Duncan lo comprese, limitandosi ad annuire a sua volta dopodiché, tirandomi in piedi con sé, mi chiese: “Riprendiamo il viaggio?”

“Sì. Ne abbiamo ancora, di strada da fare… e tu mi devi dire ancora un sacco di cose” gli ricordai, facendo l’atto di afferrare lo zaino.

Duncan mi precedette, drappeggiandoselo sulla spalla sana.

“Lascia che lo porti io per te, Brianna… e sì, ho ancora un sacco di cose da dirti.”

“Prometti che ci andrai più leggero? Niente esternazioni come oggi. I miei nervi non sono così saldi come pensavo” ridacchiai, cercando di fare dell’ironia.

“Scommetto che dipende solo dal fatto che ti sei svegliata di soprassalto, stamattina…” chiosò, ammiccando divertito. “… e che, in condizioni ottimali, reagiresti diversamente.”

Ero davvero così trasparente?

“Ammetto che i risvegli improvvisi non aiutano il mio cervello a reagire come vorrei” scrollai le spalle con una certa flemma.

Lui sorrise divertito e mormorò impressionato: “Non oso immaginare come saresti al tuo meglio; già così, sei stata prontissima.”

Non ero del tutto sicura che i suoi complimenti fossero un bene, per me.

Abituarmi alla sua gentilezza poteva essere controproducente ma, in quel momento, ne avevo bisogno.

Ero troppo abbattuta per non prendere avidamente dentro di me i suoi elogi, per trasformarli poi in serotonina allo stato puro.

Mi aprii perciò in un sorriso imbarazzato e borbottai: “Se per ‘prontissima’ intendi quasi restarci secca dalla paura, allora sì, direi che ero prontissima.”

Lui tornò serio, di fronte al mio tentativo di sminuirmi, e replicò: “Non conosco molte persone che, messe di fronte a una situazione come è capitata a te, avrebbero reagito allo stesso modo. Non è da tutti aiutare un perfetto sconosciuto in pericolo, mettendo a rischio la propria vita nel farlo e, nel contempo, salvarlo dall’avvelenamento con la prontezza di spirito che hai avuto tu. Oltre a ciò, aggiungi pure quel che ti ho detto io su chi sei in realtà, e avrai un chiaro quadro della situazione.”

“E cioè?”

“Che sei una persona altruista e coraggiosa, che ora sta affrontando una difficile situazione assieme a qualcuno che non conosce, ma di cui è costretta a fidarsi per ovvie ragioni pratiche e che, tra le altre cose, l’ha sconvolta a morte con rivelazioni che, forse, non avrebbe mai voluto sapere” mi spiegò Duncan, senza tralasciare nulla del ritratto maledettamente preciso che si era fatto su di me.

Sbattei le palpebre, confusa, esalando: “Perché non fai lo sceneggiatore?”

“Come, prego?” sbottò, decisamente sorpreso.

“Sto solo cercando di arrabattarmi con quello che ho e che so fare, Duncan. Non sono così indomita come mi dipingi” scrollai le spalle, sminuendomi un’altra volta.

“Permetti che io abbia le mie opinioni?” replicò allora lui, con un sorrisino furbo.

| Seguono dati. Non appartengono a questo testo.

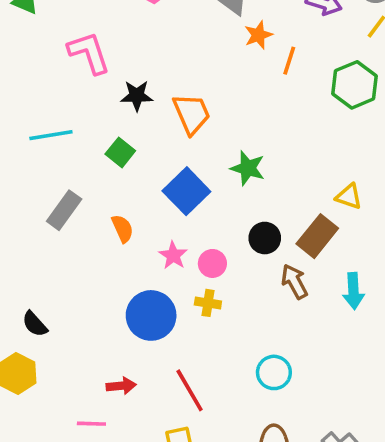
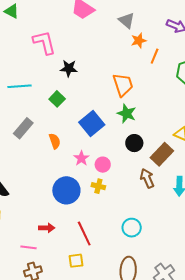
orange trapezoid: (192, 114) -> (123, 85), moved
black circle: (265, 238) -> (134, 143), moved

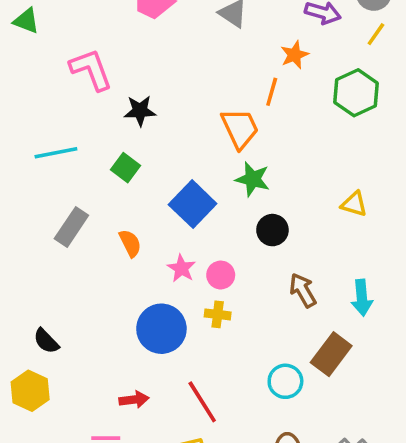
orange star: (139, 41) -> (294, 55), moved
orange line: (155, 56) -> (272, 92), moved
brown rectangle: (162, 154) -> (331, 354), moved

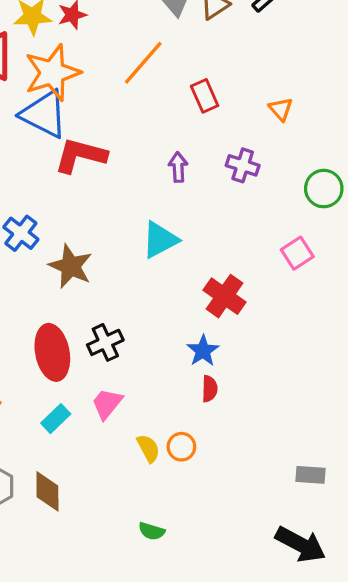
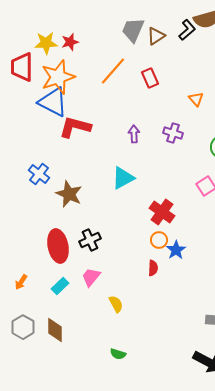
red rectangle: (205, 96) -> (150, 78), moved
blue star: (203, 351) -> (176, 250), moved
orange circle: (181, 447) -> (159, 240), moved

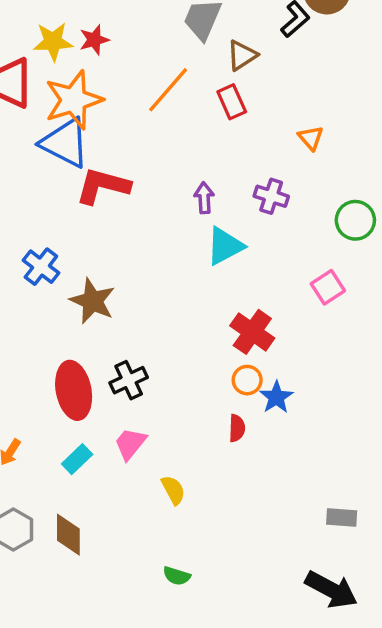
brown triangle: (156, 36) -> (242, 55), moved
cyan triangle: (123, 178) -> (225, 246), moved

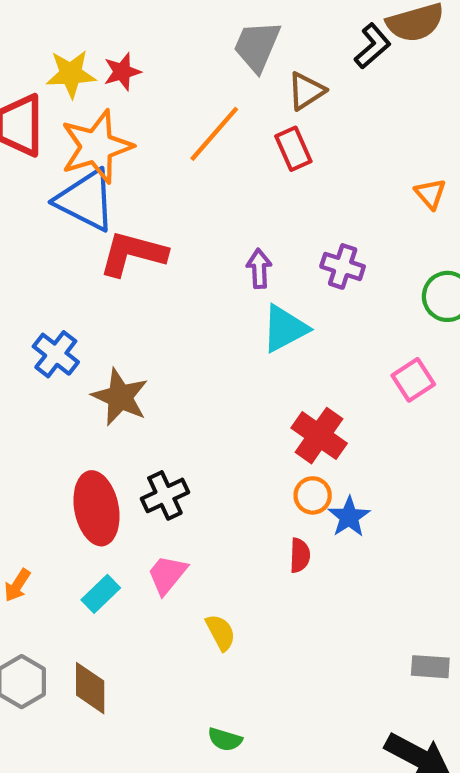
orange triangle: (311, 138) -> (430, 194), moved

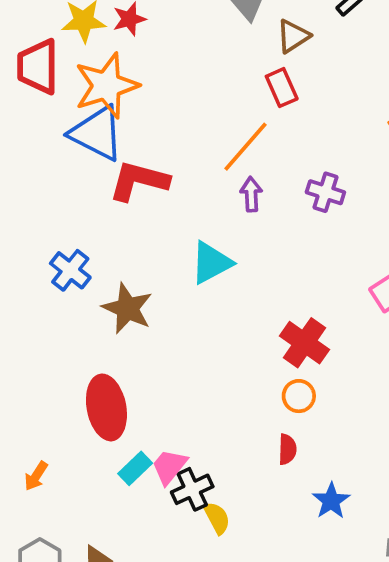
orange line: (214, 134) -> (245, 147), moved
cyan triangle: (285, 329) -> (211, 263), moved
black cross: (165, 495) -> (192, 489), moved
blue star: (349, 517) -> (331, 501), moved
cyan rectangle: (101, 594) -> (135, 468), moved

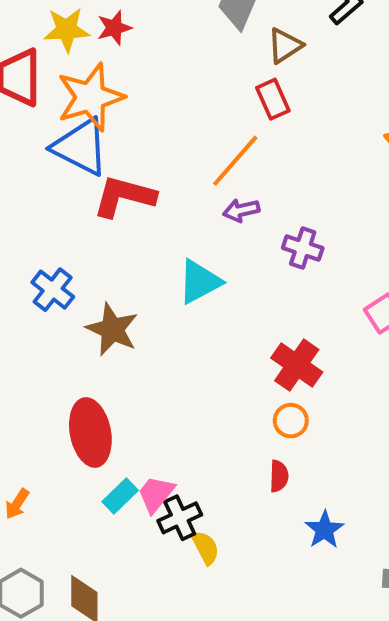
purple cross: (325, 192) -> (303, 248), moved
purple arrow: (251, 194) -> (241, 210), turned -100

“Prego. Lungi da me è l’idea di farti cambiare parere, anche se ciò che pensi non rispecchia la realtà” ammiccai comicamente.

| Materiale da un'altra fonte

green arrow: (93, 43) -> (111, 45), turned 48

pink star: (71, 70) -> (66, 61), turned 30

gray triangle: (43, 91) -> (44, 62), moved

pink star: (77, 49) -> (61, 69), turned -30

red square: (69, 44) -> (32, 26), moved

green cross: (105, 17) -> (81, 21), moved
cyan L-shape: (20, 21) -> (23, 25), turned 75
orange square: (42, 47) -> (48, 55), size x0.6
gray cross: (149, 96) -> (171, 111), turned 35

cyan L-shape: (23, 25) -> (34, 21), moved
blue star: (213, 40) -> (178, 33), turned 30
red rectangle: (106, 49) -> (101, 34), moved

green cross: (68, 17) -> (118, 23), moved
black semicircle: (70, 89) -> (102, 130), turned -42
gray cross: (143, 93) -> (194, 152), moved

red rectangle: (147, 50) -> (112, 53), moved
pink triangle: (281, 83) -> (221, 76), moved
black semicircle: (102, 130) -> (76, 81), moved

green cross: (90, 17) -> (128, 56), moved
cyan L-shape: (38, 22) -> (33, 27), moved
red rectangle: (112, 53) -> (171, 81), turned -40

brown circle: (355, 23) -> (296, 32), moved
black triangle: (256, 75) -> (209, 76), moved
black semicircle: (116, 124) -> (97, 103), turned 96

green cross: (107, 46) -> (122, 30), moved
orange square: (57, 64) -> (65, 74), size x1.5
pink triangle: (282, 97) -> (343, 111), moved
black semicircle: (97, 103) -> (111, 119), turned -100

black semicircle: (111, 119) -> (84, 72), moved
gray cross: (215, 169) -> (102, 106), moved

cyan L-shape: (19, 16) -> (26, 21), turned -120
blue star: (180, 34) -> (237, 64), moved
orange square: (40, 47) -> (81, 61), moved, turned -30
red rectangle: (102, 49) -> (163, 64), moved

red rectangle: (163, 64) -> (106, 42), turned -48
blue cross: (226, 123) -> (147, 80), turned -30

“Credimi, Brianna, solitamente non si è mai dei bravi critici nei confronti di se stessi…” e nel dirlo, avvertii una nota amara nella sua voce. “…per questo, credo di essere più obiettivo io, guardandoti.”

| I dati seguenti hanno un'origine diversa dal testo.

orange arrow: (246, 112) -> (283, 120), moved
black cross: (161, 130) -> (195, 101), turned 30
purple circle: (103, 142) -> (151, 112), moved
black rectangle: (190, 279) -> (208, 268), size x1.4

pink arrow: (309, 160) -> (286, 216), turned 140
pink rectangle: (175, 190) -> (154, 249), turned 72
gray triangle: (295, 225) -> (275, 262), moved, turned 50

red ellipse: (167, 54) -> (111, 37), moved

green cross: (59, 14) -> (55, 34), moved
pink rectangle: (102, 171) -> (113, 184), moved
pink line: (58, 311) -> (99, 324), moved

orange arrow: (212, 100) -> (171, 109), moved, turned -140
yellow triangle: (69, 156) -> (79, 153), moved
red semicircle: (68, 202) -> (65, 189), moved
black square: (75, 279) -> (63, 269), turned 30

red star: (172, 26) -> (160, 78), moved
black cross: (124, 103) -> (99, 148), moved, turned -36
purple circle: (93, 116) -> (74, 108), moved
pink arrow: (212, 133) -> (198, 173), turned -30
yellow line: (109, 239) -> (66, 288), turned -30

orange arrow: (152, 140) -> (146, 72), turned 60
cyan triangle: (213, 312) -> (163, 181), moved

“Ti lascerò crogiolare nelle tue pie illusioni” sghignazzai, pur apprezzando il fatto che mi vedesse così.

“Grazie” celiò, prima di dirmi: “Pronta?”

“All’idea di farmi mezza Inghilterra a piedi, o a dorso di lupo? Ma certo! Quale ragazza non lo sarebbe?” ironizzai, allargando il mio sorriso fino allo stremo.

Duncan mi fissò con aria aggrottata per un momento, prima di chiedermi: “Lo fai perché sei nervosa, o è un tuo vizio quello di ironizzare su tutto?”

“Lo scoprirai” sentenziai, misteriosa.

“Perché la cosa non mi entusiasma?” si lagnò, cominciando a camminare e scuotere la testa al tempo stesso.

“Perché sei perspicace” ridacchiai, andandogli dietro.